To learn more about the creation of Born to Draw Comics click here. To learn more about Ginger Wadsworth and illustrator, Craig Orback and their other inspiring works, please visit their websites: &

Silver Linings and Post-Covid Dreams:

In last month’s blog, we shared our silver linings and post-pandemic dreams. We also asked you, our supporters, to share your silver linings and post-pandemic dreams with us.

The response was fantastic and inspiring. I wish I were as articulate as our supporters! Starting this month, we are going to include a section with your silver linings and post-Covid dreams.

Please email us ( or to share yours and make sure to include your city.

Enjoy our first Silver Linings and Post-Covid Dreams…we are truly inspired and humbled.

With the vaccine becoming increasingly available and we, hopefully, look to the end of the pandemic, what have we learned? Is there a silver lining?

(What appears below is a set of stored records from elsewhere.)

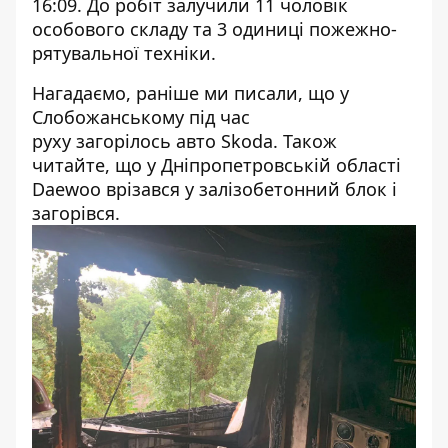
16:09.
До робіт залучили 11 чоловік
особового складу та 3 одиниці пожежно-
рятувальної техніки.
Нагадаємо, раніше ми писали, що у
Слобожанському під час
руху
загорілось
авто Skoda. Також
читайте, що у Дніпропетровській області
Daewoo
врізався у залізобетонний блок і
загорівся
.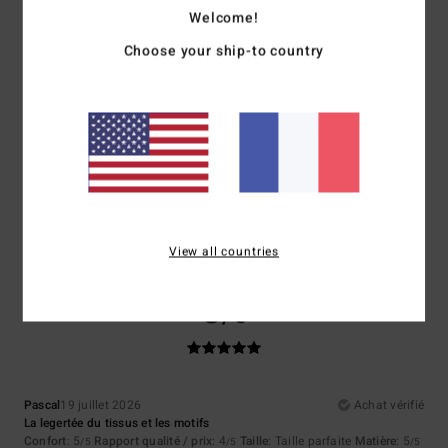
Coloris
: 5
/5
Welcome!
Je recommande ce produit
Choose your ship-to country
5
/5
Virginie
21 juillet 2026
Achat vérifié
Elle est à la bonne taille
Confort
: 5
Rapport qualité / prix
: 4
Taille
: Taille parfaite
Matière
: 5
/5
/5
/5
Coloris
: 5
/5
Je recommande ce produit
View all countries
5
/5
Pascal
19 juillet 2026
Achat vérifié
La legertée du tissus et les motifs
Confort
: 5
Rapport qualité / prix
: 4
Taille
: Taille parfaite
Matière
: 5
/5
/5
/5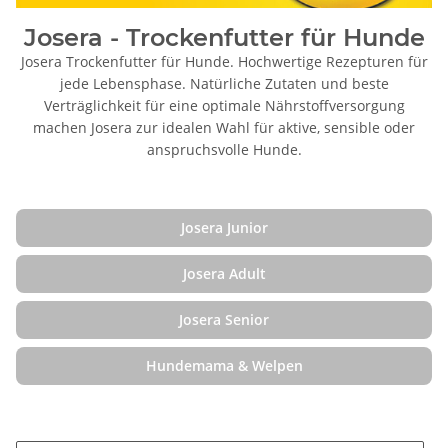
Josera - Trockenfutter für Hunde
Josera Trockenfutter für Hunde. Hochwertige Rezepturen für
jede Lebensphase. Natürliche Zutaten und beste
Verträglichkeit für eine optimale Nährstoffversorgung
machen Josera zur idealen Wahl für aktive, sensible oder
anspruchsvolle Hunde.
Josera Junior
Josera Adult
Josera Senior
Hundemama & Welpen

I’ve learned that the human spirit is resilient, and we have a visceral need for community. Among all the tragedy, people hope and care for each other. I’ve learned that small things matter, a smile or a kind word, bringing a loaf of bread to your neighbor, or calling that friend you haven’t spoken to in several years just to say you are thinking of them.

I’ve learned the beauty of gratitude. I’m grateful for the simple things, my family, our health, a nice day, or a walk in the park. Or the not so simple things, our democracy.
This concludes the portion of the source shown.